If during this critical window, before a woman normally even knows she’s pregnant, between day 23 and 28 of pregnancy, if you don’t have sufficient proliferation, migration and differentiation of the neural epithelium, the neural tube will not close in particular regions. And if it doesn’t close in that critical window, it will remain open throughout gestation and that individual will be paralyzed from the site of the lesion down.
So if it happens in the cranial region, that’s always lethal. If it happens more in the trunk region, you have disorders such as spina bifida, where you have then paralysis from the site of the lesion down. These are common. They’re about 1 in 1,000 births. They’re debilitating. They’re expensive.
But the good news is in the 1970s– or rather in the 1990s– clinical trials showed that 70% of these can be prevented with folic acid. We don’t know the mechanisms. We’ve made the first mouse model of folate responsive neural tube defects. That is, if we genetically make a mouse that disrupts folate metabolism leading to uracil incorporation in DNA, they get neural tube defects. If we give them elevated levels of folate, we can lower that level of uracil misincorporation in DNA and we prevent the neural tube defect.
So that’s been a major discovery in our laboratory the past couple years. We’ve also shown that that same mouse that accumulates more uracil in DNA is more susceptible to intestinal tumors. So we get both phenotypes in this mouse related to uracil. We get neural tube defects and susceptibility to colon cancer.
Now this doesn’t mean, though, that epigenetics isn’t involved. Because we’ve gone on to look at the mechanism of how this pathway that converts the U base to the T base, how that functions.
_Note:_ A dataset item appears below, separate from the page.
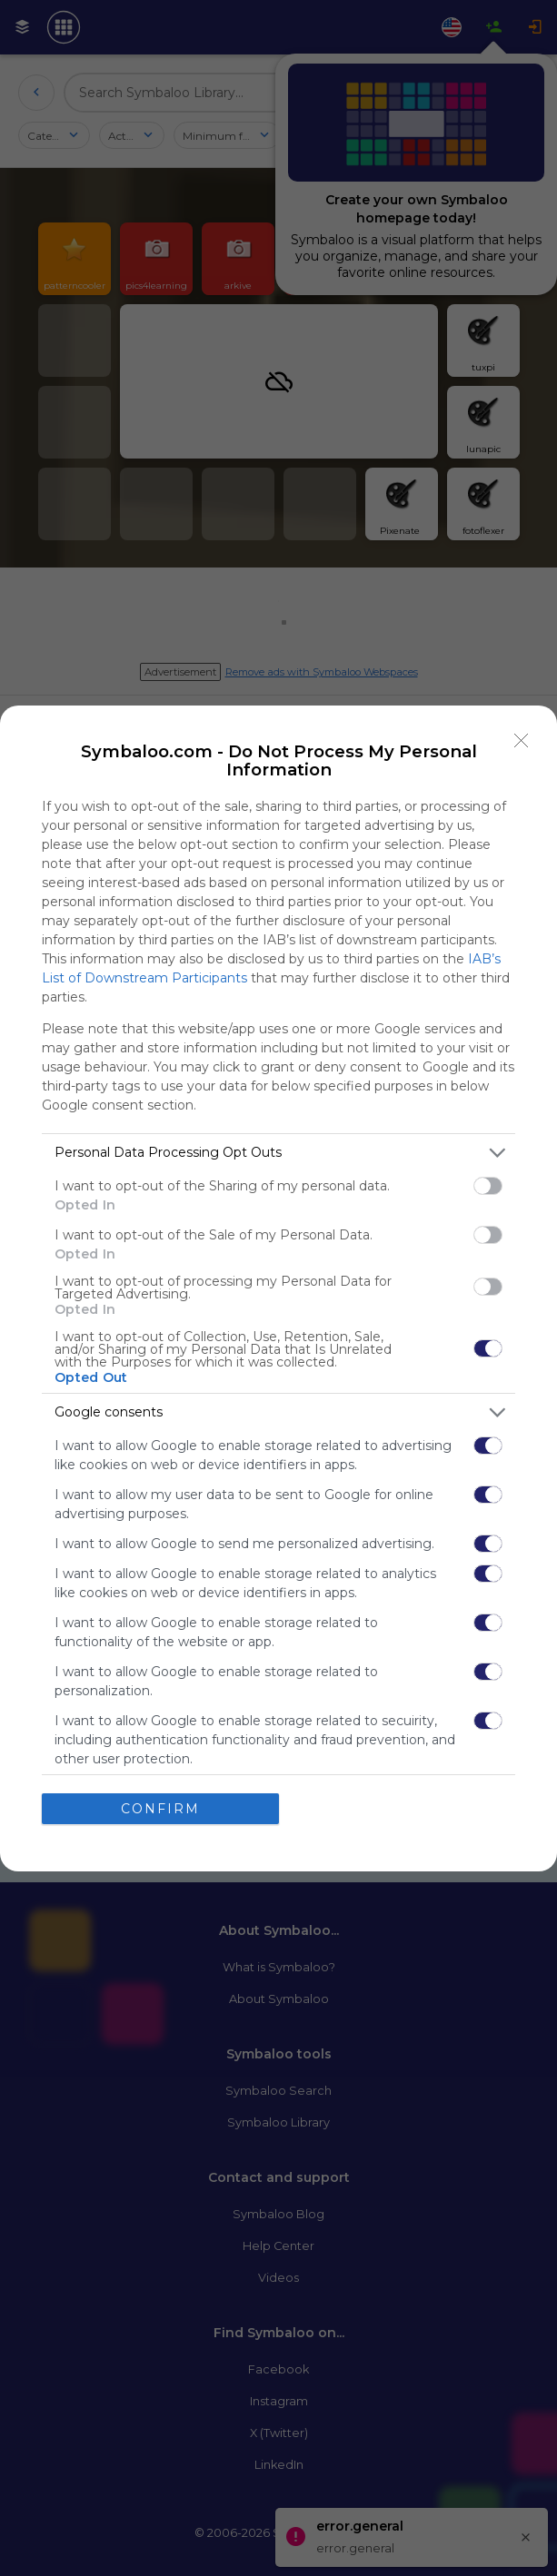 This screenshot has height=2576, width=557. I want to click on [dialog], so click(278, 1288).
And if you look in the textbooks, it will show that that folate pathway is actually present in the cytoplasm.
“So therefore, every time during replication, if there’s an A on the template, you get a choice. The metabolism is right there. You can put in a U, or you can use folate and put in a T.”
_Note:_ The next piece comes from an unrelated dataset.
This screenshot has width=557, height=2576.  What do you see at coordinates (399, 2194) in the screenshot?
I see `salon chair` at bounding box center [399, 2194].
What we’ve shown the past couple years is it’s present in the cytoplasm, but during times of DNA synthesis, either in S phase or in DNA damage, that entire pathway moves into the nucleus, associates with the replication fork, and you actually convert U to T at the replication fork on site, on demand.
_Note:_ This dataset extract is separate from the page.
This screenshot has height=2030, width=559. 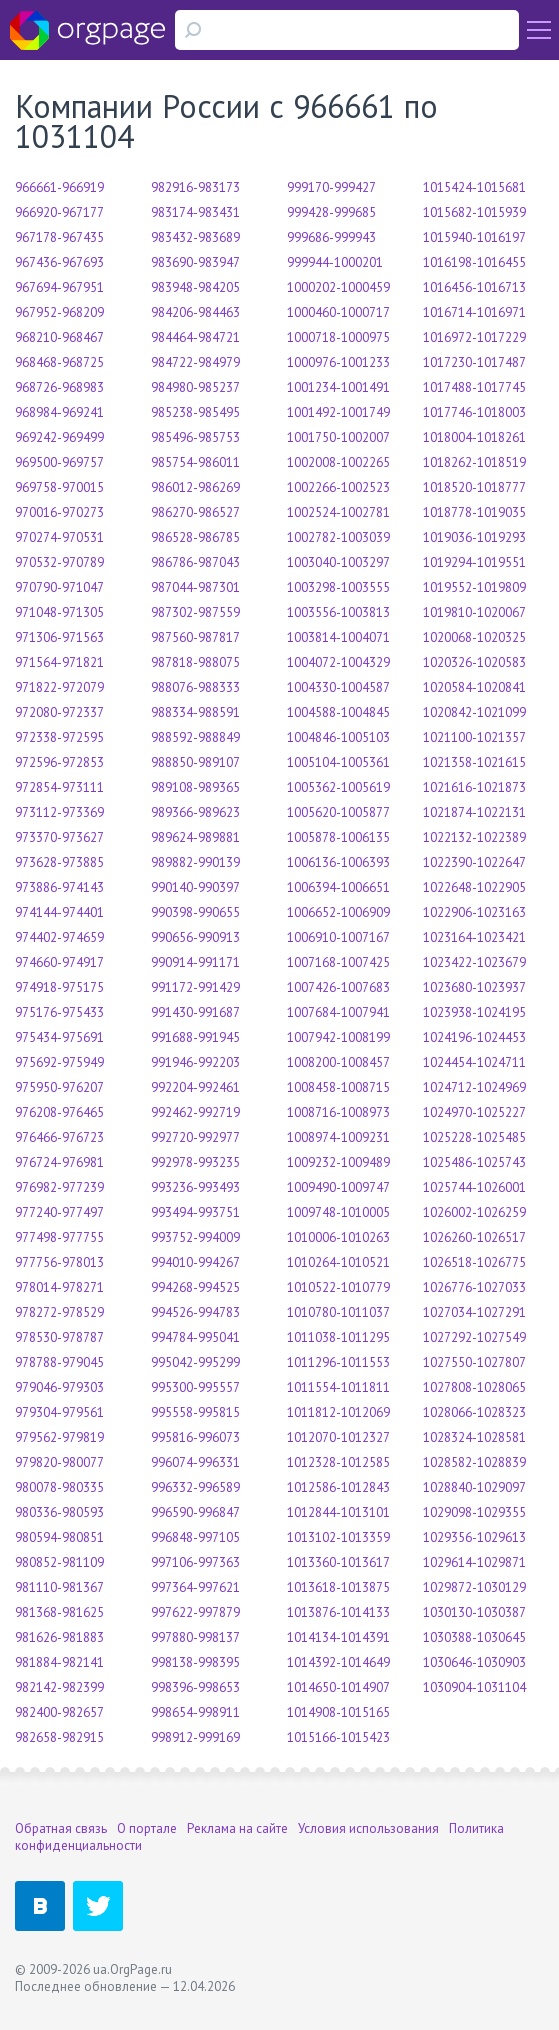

So it’s always been known that T is the limiting nucleotide for DNA synthesis. And it was assumed with the other three nucleotides it was made in the cytoplasm. What we’ve shown is it is exclusively made in the nucleus at the replication fork and made on demand.
So therefore, every time during replication, if there’s an A on the template, you get a choice. The metabolism is right there. You can put in a U, or you can use folate and put in a T.
So we’re interested in that decision whether to put in a U, whether to put in a T, and whether or not that decision then relates to these outcomes of both birth defects and colon cancer.
Interestingly, we found that associated with this metabolic pathway is one of the histone demethylases, KDM-1. KDM-1 was recently shown to also use folate. And this was done out of Connie Wagner’s lab, about a year and a half ago. So not only do you need folate to methylate chromatin, both histones and DNA, but now we see that some of the histone demethylases require folate.
And now we’re showing an interaction now between DNA synthesis and some of these one carbons that are generated from histone demethylation, linking DNA synthesis to some of these epigenetic signatures. And so we’re trying to understand how, again, this interaction then relates to these folate-related pathologies.